The case for Tor-over-QUIC - tor-dev

23 Mar 2018


      In Rome, I held a session about network protocol upgrades. My intent was
to cover the switch to two guards, conflux, datagram transports, and
QUIC. We ended up touching only briefly on everything but QUIC, but we
went into enough depth on QUIC itself that it was a worthwhile and very
productive session.
Our notes are here:
https://trac.torproject.org/projects/tor/wiki/org/meetings/2018Rome/Notes/Fu...
I wanted to give a bit of background and some historical perspective
about datagram transports for Tor, as well as explain those notes in
long form, to get everybody on the same page about this idea. With
the forthcoming IETF standard ratification of QUIC along with several
solid reference implementations (canonical list:
https://github.com/quicwg/base-drafts/wiki/Implementations), I believe
we are close to the point where we can finally put together a plan (and
a funding proposal) to undertake this work.

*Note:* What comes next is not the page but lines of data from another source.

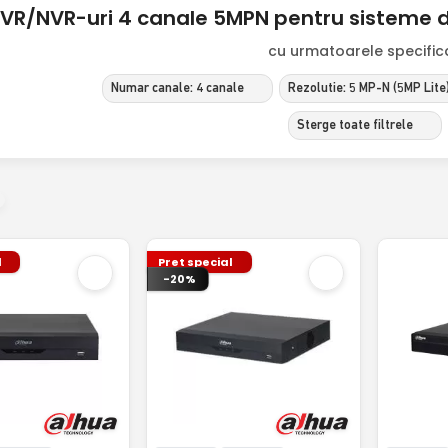
VR/NVR-uri 4 canale 5MPN pentru sisteme 
cu urmatoarele specificat
Numar canale: 4 canale
Rezolutie: 5 MP-N (5MP Lite
Sterge toate filtrele
l
Pret special
-20%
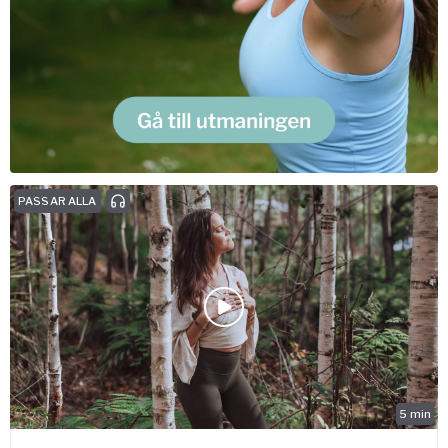
PASSAR ALLA
5
min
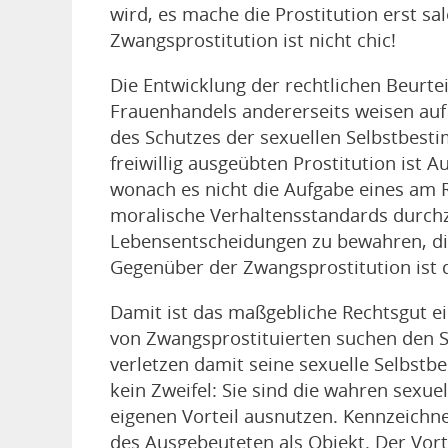
wird, es mache die Prostitution erst sa
Zwangsprostitution ist nicht chic!
Die Entwicklung der rechtlichen Beurtei
Frauenhandels andererseits weisen auf
des Schutzes der sexuellen Selbstbest
freiwillig ausgeübten Prostitution ist 
wonach es nicht die Aufgabe eines am R
moralische Verhaltensstandards durch
Lebensentscheidungen zu bewahren, die 
Gegenüber der Zwangsprostitution ist 
Damit ist das maßgebliche Rechtsgut ei
von Zwangsprostituierten suchen den S
verletzen damit seine sexuelle Selbstb
kein Zweifel: Sie sind die wahren sex
eigenen Vorteil ausnutzen. Kennzeichne
des Ausgebeuteten als Objekt. Der Vort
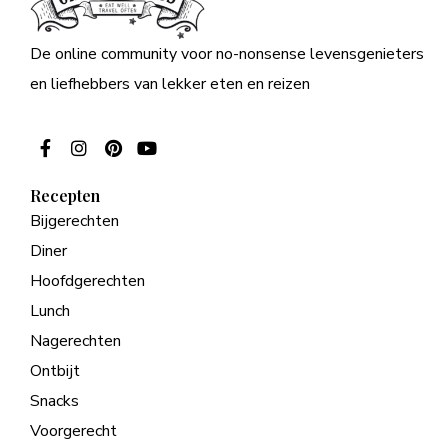
De online community voor no-nonsense levensgenieters
en liefhebbers van lekker eten en reizen
Recepten
Bijgerechten
Diner
Hoofdgerechten
Lunch
Nagerechten
Ontbijt
Snacks
Voorgerecht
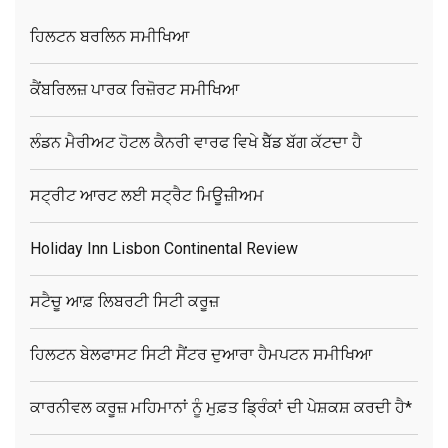
ਹਿਲਟਨ ਬਰਲਿਨ ਸਮੀਖਿਆ
ਕੈਂਬਰਿਲਜ਼ ਪਾਰਕ ਰਿਜ਼ੋਰਟ ਸਮੀਖਿਆ
ਲੰਡਨ ਮੈਰੀਅਟ ਹੋਟਲ ਕੈਨਰੀ ਵਾਰਫ ਵਿਖੇ ਬੈੱਡ ਬੱਗ ਕੱਟਦਾ ਹੈ
ਸਟ੍ਰੀਟ ਆਰਟ ਲਈ ਸਟ੍ਰੈਟ ਮਿਊਜ਼ੀਅਮ
Holiday Inn Lisbon Continental Review
ਸਟੈਚੂ ਆਫ਼ ਲਿਬਰਟੀ ਸਿਟੀ ਕਰੂਜ਼
ਹਿਲਟਨ ਬੇਲਫਾਸਟ ਸਿਟੀ ਸੈਂਟਰ ਦੁਆਰਾ ਹੈਮਪਟਨ ਸਮੀਖਿਆ
ਕਾਰਨੀਵਲ ਕਰੂਜ਼ ਮਹਿਮਾਨਾਂ ਨੂੰ ਮੁਫ਼ਤ ਡ੍ਰਿੰਕਾਂ ਦੀ ਪੇਸ਼ਕਸ਼ ਕਰਦੀ ਹੈ*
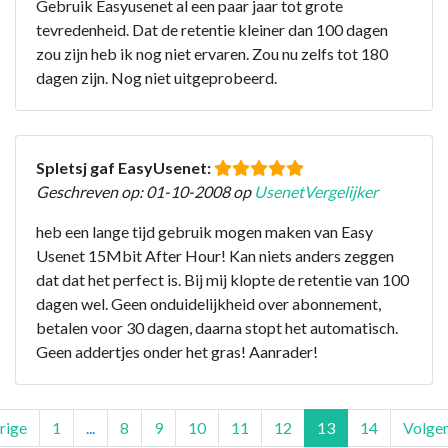
Gebruik Easyusenet al een paar jaar tot grote
tevredenheid. Dat de retentie kleiner dan 100 dagen
zou zijn heb ik nog niet ervaren. Zou nu zelfs tot 180
dagen zijn. Nog niet uitgeprobeerd.
Spletsj gaf EasyUsenet:
Geschreven op: 01-10-2008 op
UsenetVergelijker
heb een lange tijd gebruik mogen maken van Easy
Usenet 15Mbit After Hour! Kan niets anders zeggen
dat dat het perfect is. Bij mij klopte de retentie van 100
dagen wel. Geen onduidelijkheid over abonnement,
betalen voor 30 dagen, daarna stopt het automatisch.
Geen addertjes onder het gras! Aanrader!
rige
1
...
8
9
10
11
12
13
14
Volge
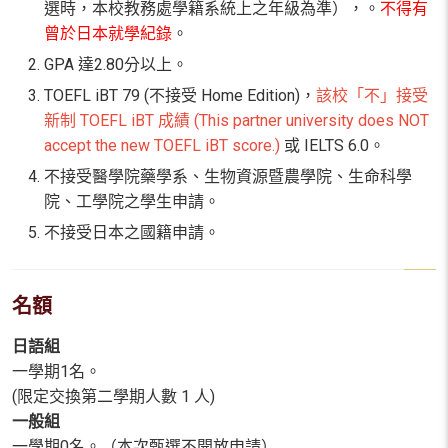
選時，本校教務處學籍系統上之年級為準），。
不得有
曾於日本就學紀錄
。
GPA 達2.80分以上。
TOEFL iBT 79 (不接受 Home Edition)，
該校「不」接受
新制 TOEFL iBT 成績 (This partner university does NOT
accept the new TOEFL iBT score.)
或 IELTS 6.0。
不接受醫學院藥學系、生物資源暨農學院、生命科學
院、工學院之學生申請。
不接受日本之國籍申請。
名額
日語組
一學期1名。
(限定交換第二學期人數 1 人)
一般組
一學期0名。（本次甄選不開放申請）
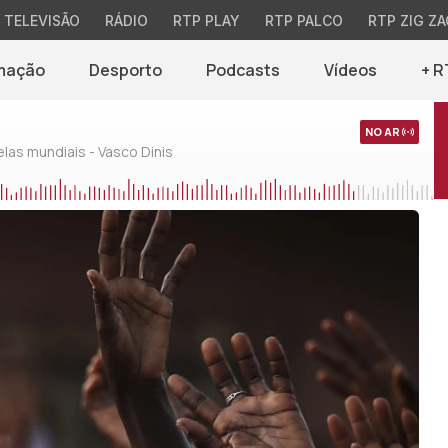
TELEVISÃO
RÁDIO
RTP PLAY
RTP PALCO
RTP ZIG ZA
mação
Desporto
Podcasts
Vídeos
+ R
NO AR
as mundiais - Vasco Dinis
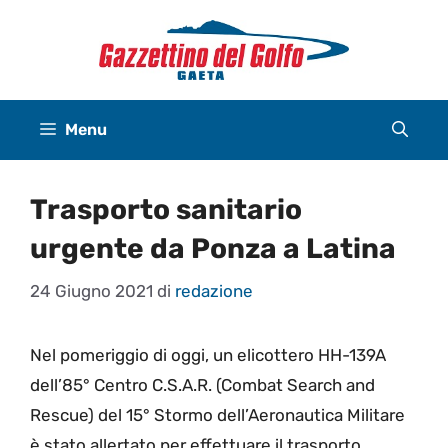
Vai
al
contenuto
Menu
Trasporto sanitario
urgente da Ponza a Latina
24 Giugno 2021
di
redazione
Nel pomeriggio di oggi, un elicottero HH-139A
dell’85° Centro C.S.A.R. (Combat Search and
Rescue) del 15° Stormo dell’Aeronautica Militare
è stato allertato per effettuare il trasporto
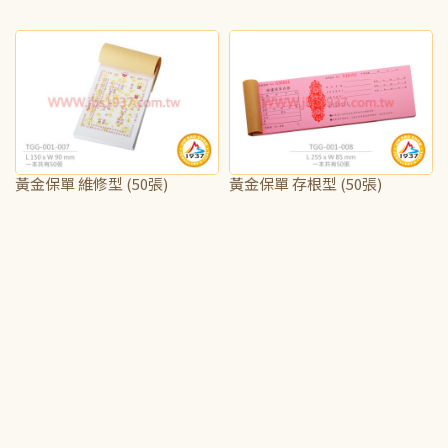
NT$50
NT$250
黃金保單 維修型 (50張)
黃金保單 存根型 (50張)
NT$65
NT$65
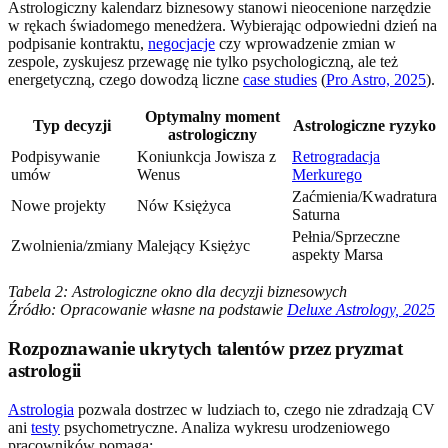
Astrologiczny kalendarz biznesowy stanowi nieocenione narzędzie
w rękach świadomego menedżera. Wybierając odpowiedni dzień na
podpisanie kontraktu,
negocjacje
czy wprowadzenie zmian w
zespole, zyskujesz przewagę nie tylko psychologiczną, ale też
energetyczną, czego dowodzą liczne
case studies
(
Pro Astro, 2025
).
Optymalny moment
Typ decyzji
Astrologiczne ryzyko
astrologiczny
Podpisywanie
Koniunkcja Jowisza z
Retrogradacja
umów
Wenus
Merkurego
Zaćmienia/Kwadratura
Nowe projekty
Nów Księżyca
Saturna
Pełnia/Sprzeczne
Zwolnienia/zmiany
Malejący Księżyc
aspekty Marsa
Tabela 2: Astrologiczne okno dla decyzji biznesowych
Źródło: Opracowanie własne na podstawie
Deluxe Astrology, 2025
Rozpoznawanie ukrytych talentów przez pryzmat
astrologii
Astrologia
pozwala dostrzec w ludziach to, czego nie zdradzają CV
ani
testy
psychometryczne. Analiza wykresu urodzeniowego
pracowników pomaga:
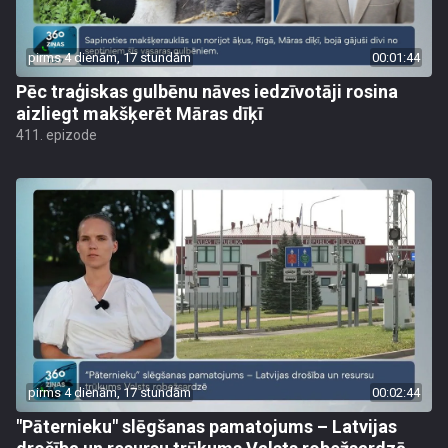
pirms 4 dienām, 17 stundām
00:01:44
Pēc traģiskas gulbēnu nāves iedzīvotāji rosina
aizliegt makšķerēt Māras dīķī
411. epizode
pirms 4 dienām, 17 stundām
00:02:44
"Pāternieku" slēgšanas pamatojums – Latvijas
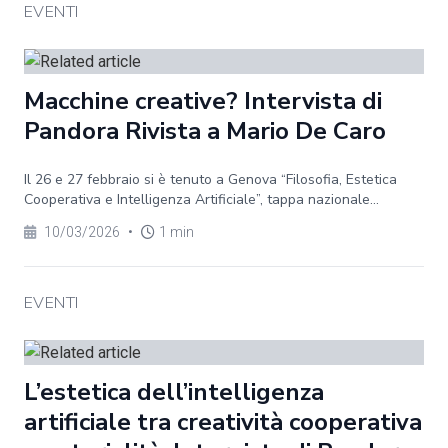
EVENTI
Macchine creative? Intervista di
Pandora Rivista a Mario De Caro
Il 26 e 27 febbraio si è tenuto a Genova “Filosofia, Estetica
Cooperativa e Intelligenza Artificiale”, tappa nazionale...
10/03/2026
•
1 min
EVENTI
L’estetica dell’intelligenza
artificiale tra creatività cooperativa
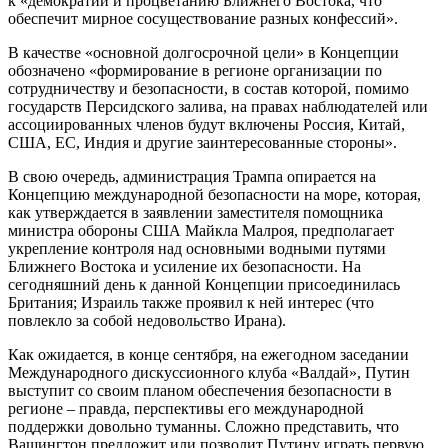
к «демократии и процветанию Ближнего Востока, что
обеспечит мирное сосуществование разных конфессий».
В качестве «основной долгосрочной цели» в Концепции
обозначено «формирование в регионе организации по
сотрудничеству и безопасности, в состав которой, помимо
государств Персидского залива, на правах наблюдателей или
ассоциированных членов будут включены Россия, Китай,
США, ЕС, Индия и другие заинтересованные стороны».
В свою очередь, администрация Трампа опирается на
Концепцию международной безопасности на море, которая,
как утверждается в заявлении заместителя помощника
министра обороны США Майкла Малроя, предполагает
укрепление контроля над основными водными путями
Ближнего Востока и усиление их безопасности. На
сегодняшний день к данной Концепции присоединилась
Британия; Израиль также проявил к ней интерес (что
повлекло за собой недовольство Ирана).
Как ожидается, в конце сентября, на ежегодном заседании
Международного дискуссионного клуба «Валдай», Путин
выступит со своим планом обеспечения безопасности в
регионе – правда, перспективы его международной
поддержки довольно туманны. Сложно представить, что
Вашингтон предложит или позволит Путину играть первую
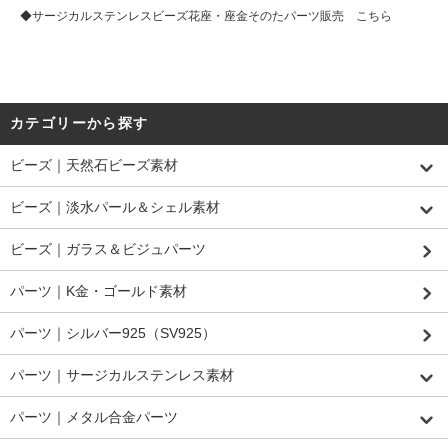
◆
サージカルステンレスビーズ花座・座金そのたパーツ販売 こちら
カテゴリーから探す
ビーズ｜天然石ビーズ素材
ビーズ｜淡水パール＆シェル素材
ビーズ｜ガラス＆ビジュパーツ
パーツ｜K金・ゴールド素材
パーツ｜シルバー925（SV925）
パーツ｜サージカルステンレス素材
パーツ｜メタル合金パーツ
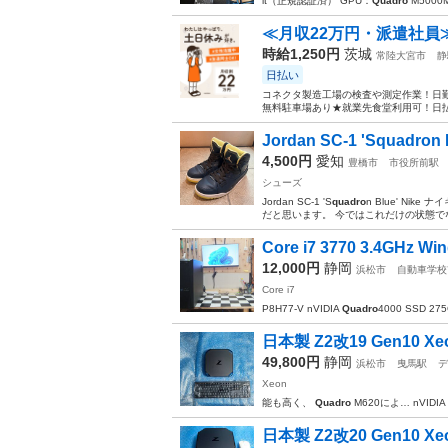
it（正規認証済） GPU：
Quadro
M500
≪月収22万円・派遣社員
時給1,250円
茨城
常陸大宮市
静
日払い
コネクタ製造工場の検査や測定作業！日勤
無料駐車場あり★就業先食堂利用可！日払
Jordan SC-1 'Squadron 
4,500円
愛知
豊橋市
市役所前駅
シューズ
Jordan SC-1 'S
quadro
n Blue' Ni
だと思います。 今ではこれだけの状態でな
Core i7 3770 3.4GHz Wi
12,000円
静岡
浜松市
自動車学校
Core i7
P8H77-V nVIDIA
Quadro
4000 SSD 27
日本製 Z2改19 Gen10 Xeon
49,800円
静岡
浜松市
曳馬駅
デ
Xeon
能も高く、
Quadro
M620によ… nVIDIA
日本製 Z2改20 Gen10 Xeon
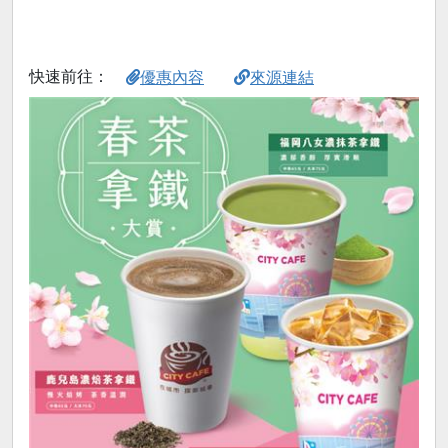
快速前往：
優惠內容
來源連結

Consider this mail a pre-proposal to temperature check and solicit early
feedback about a Tor-over-QUIC deployment, before we invest the effort
to deep dive into the framing, protocol, and implementation details that
will be necessary for a full proposal.
# Historical Background
So, first: Tor has been considering UDP transports for a long time.
There have been a series of research papers on the topic, dating back to
Proposal 100 -- the very first Tor proposal:
https://gitweb.torproject.org/torspec.git/tree/proposals/100-tor-spec-udp.tx...
That proposal only examines adding an unreliable DTLS link between
relays, to enable transmission of unreliable (UDP) traffic end-to-end.
Despite being marked as Dead, it is a good conceptual starting point,
because it examines the relay-to-relay link crypto properties we need
from a datagram layer and has some good comments at the bottom.
However, adding the ability to simply carry UDP is not sufficient. What
we have always really wanted is to transition the network to some form
of end-to-end drop-based reliable congestion and flow control. There are
numerous benefits from such a transition.
Drop-signaled end-to-end congestion control means that instead of having
to maintain arbitrary queues at relays (to make room for Tor's fixed
SENDME window sizes for every single Tor circuit -- which as we have
seen does not scale and is vulnerabe to DoS and OOM attacks), we can
instead use a global fixed-length queue at each relay, and have each
relay simply drop packets when this queue is full. This behavior mirrors
how the internet works, and will not only put an upper bound on the
end-to-end queuing latency of the Tor network, but it will also allow us
to better ensure fairness, eliminate OOM conditions, and mitigate DoS
and congestion attacks. QUIC's stream management and byte-acked teardown
mechanisms will also eliminate a class of sidechannel issues in Tor
where an adversary gets to send ignored data on invalid and/or recently
closed streams: https://trac.torproject.org/projects/tor/ticket/25573
Furthermore, the switch to a secure datagram link protocol will
eliminate RST spamming attacks, where an adversary spoofs RSTs to/from
relay IP addresses to tear down our TLS links to gain information from
the resulting circuit failures and retries across the network.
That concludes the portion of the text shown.